Un journaliste belge qui a fait analyser l'ADN d'Hitler contacté par les médias russes: "L'idée qu'il soit juif est trop irrésistible pour beaucoup de gens"

Jean-Paul Mulders, qui a fait des découvertes sur l'ADN "surprenant" d'Adolf Hitler en 2007, est maintenant contacté par la télévision russe.

Un journaliste belge qui a fait analyser l'ADN d'Hitler contacté par les médias russes: "L'idée qu'il soit juif est trop irrésistible pour beaucoup de gens"
©AFP
Ad.R.

En 2007, l'éditorialiste du Morgen, Jean-Paul Mulders, a fait analyser des échantillons d'ADN de proches d'Adolf Hitler, dans le but de déterminer si oui ou non le Français Jean-Marie Loret était bien le fils du führer, comme il le prétendait. Le journaliste a dans un premier temps découvert que le Français n'était pas le descendant d'Hitler, en comparant son ADN avec celui de petits-neveux du dictateur nazi. Mais Jean-Paul Mulders a également constaté que ce dernier avait "un haplogroupe surprenant", c'est-à-dire une lignée génétique particulière, repérable dans l'ADN grâce à une série de mutations présentes dans un chromosome. On identifie les différents haplogroupes avec un code spécifique. Celui d'Hitler était E1b1b, un haplogroupe que l'on retrouve "le plus souvent chez les Berbères, les Somaliens ou les Juifs ashkénazes, chez qui c'est le deuxième haplogroupe le plus fréquent", explique Jean-Paul Mulders.
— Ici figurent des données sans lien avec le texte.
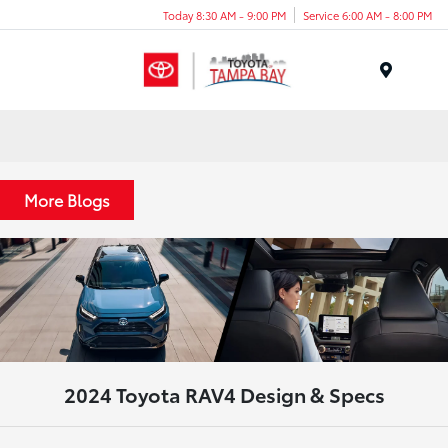
Today 8:30 AM - 9:00 PM
Service 6:00 AM - 8:00 PM
Menu
More Blogs
2024 Toyota RAV4 Design & Specs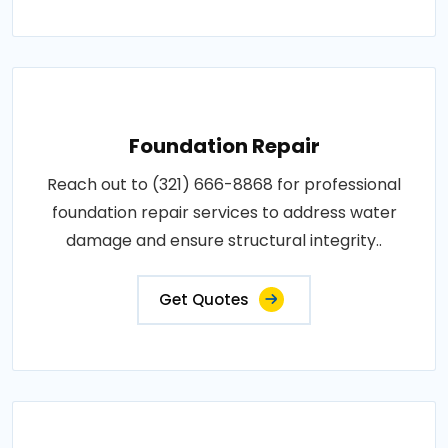
Foundation Repair
Reach out to (321) 666-8868 for professional
foundation repair services to address water
damage and ensure structural integrity..
Get Quotes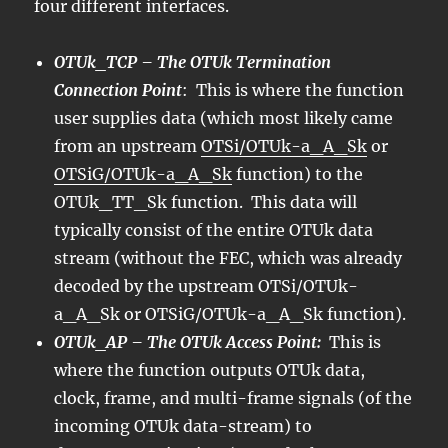
four different interfaces.
OTUk_TCP – The OTUk Termination
Connection Point
: This is where the function
user supplies data (which most likely came
from an upstream
OTSi/OTUk-a_A_Sk
or
OTSiG/OTUk-a_A_Sk
function) to the
OTUk_TT_Sk function. This data will
typically consist of the entire OTUk data
stream (without the FEC, which was already
decoded by the upstream OTSi/OTUk-
a_A_Sk or OTSiG/OTUk-a_A_Sk function).
OTUk_AP – The OTUk Access Point:
This is
where the function outputs OTUk data,
clock, frame, and multi-frame signals (of the
incoming OTUk data-stream) to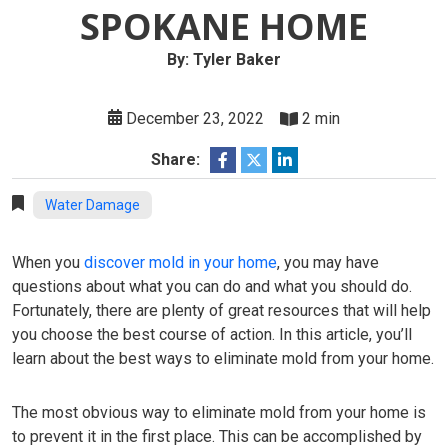
SPOKANE HOME
By: Tyler Baker
December 23, 2022
2 min
Share:
Water Damage
When you
discover mold in your home
, you may have
questions about what you can do and what you should do.
Fortunately, there are plenty of great resources that will help
you choose the best course of action. In this article, you’ll
learn about the best ways to eliminate mold from your home.
The most obvious way to eliminate mold from your home is
to prevent it in the first place. This can be accomplished by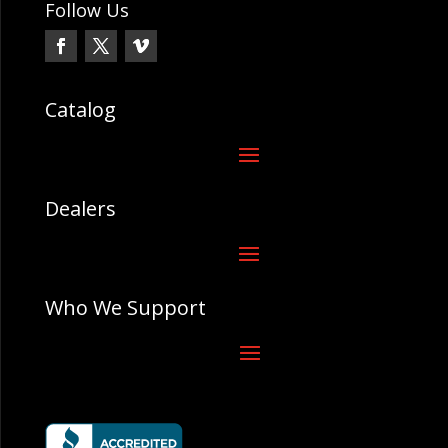
Follow Us
Catalog
Dealers
Who We Support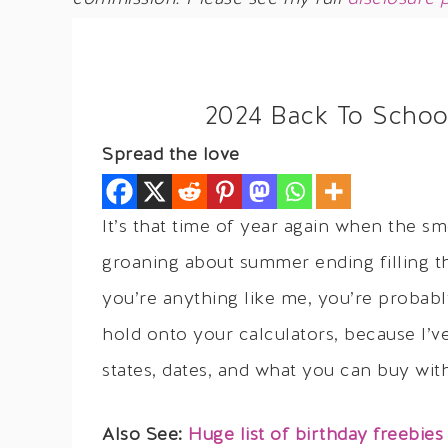
2024 Back To Schoo
Spread the love
It’s that time of year again when the s
groaning about summer ending filling the
you’re anything like me, you’re probably
hold onto your calculators, because I’ve
states, dates, and what you can buy wi
Also See:
Huge list of birthday freebies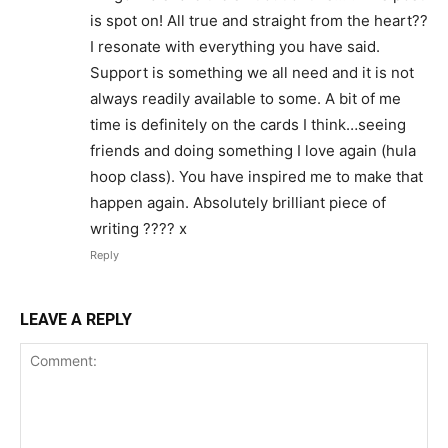
is spot on! All true and straight from the heart??
I resonate with everything you have said.
Support is something we all need and it is not
always readily available to some. A bit of me
time is definitely on the cards I think…seeing
friends and doing something I love again (hula
hoop class). You have inspired me to make that
happen again. Absolutely brilliant piece of
writing ???? x
Reply
LEAVE A REPLY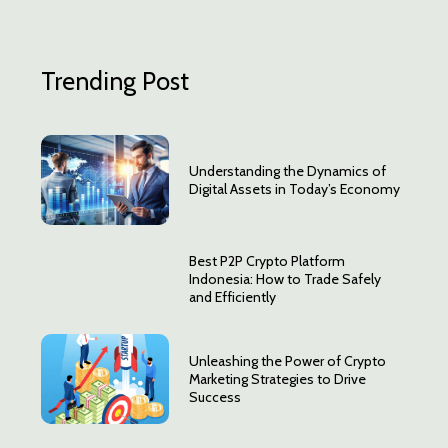
Trending Post
Understanding the Dynamics of
Digital Assets in Today’s Economy
Best P2P Crypto Platform
Indonesia: How to Trade Safely
and Efficiently
Unleashing the Power of Crypto
Marketing Strategies to Drive
Success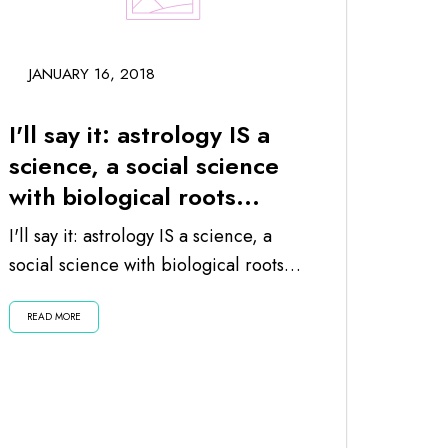
JANUARY 16, 2018
I'll say it: astrology IS a
science, a social science
with biological roots...
I'll say it: astrology IS a science, a
social science with biological roots
since the planets and moon impact
READ MORE
us...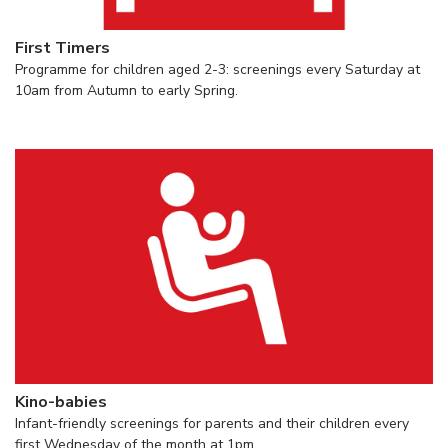
First Timers
Programme for children aged 2-3: screenings every Saturday at
10am from Autumn to early Spring.
Kino-babies
Infant-friendly screenings for parents and their children every
first Wednesday of the month at 1pm.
Cela veut dire, poursuit le journaliste dans De Morgen, que l'Allemand "partageait une empreinte génétique avec les personnes qu'il voulait exterminer".

Cette conclusion n'est pas nouvelle, puisque le journaliste a publié le résultat de ses recherches en 2008. Mais il y a quelques jours, le ministre russe des Affaires étrangères Sergueï Lavrov a suscité la polémique, notamment en Israël, en affirmant qu'Adolf Hitler était juif. "Volodymyr Zelensky fait valoir cet argument: comment le nazisme peut-il être présent en Ukraine s'il est lui-même juif. Je peux me tromper, mais Hitler avait aussi du sang juif", a déclaré Lavrov. Une affirmation qui est inexacte, déplore Jean-Paul Mulders.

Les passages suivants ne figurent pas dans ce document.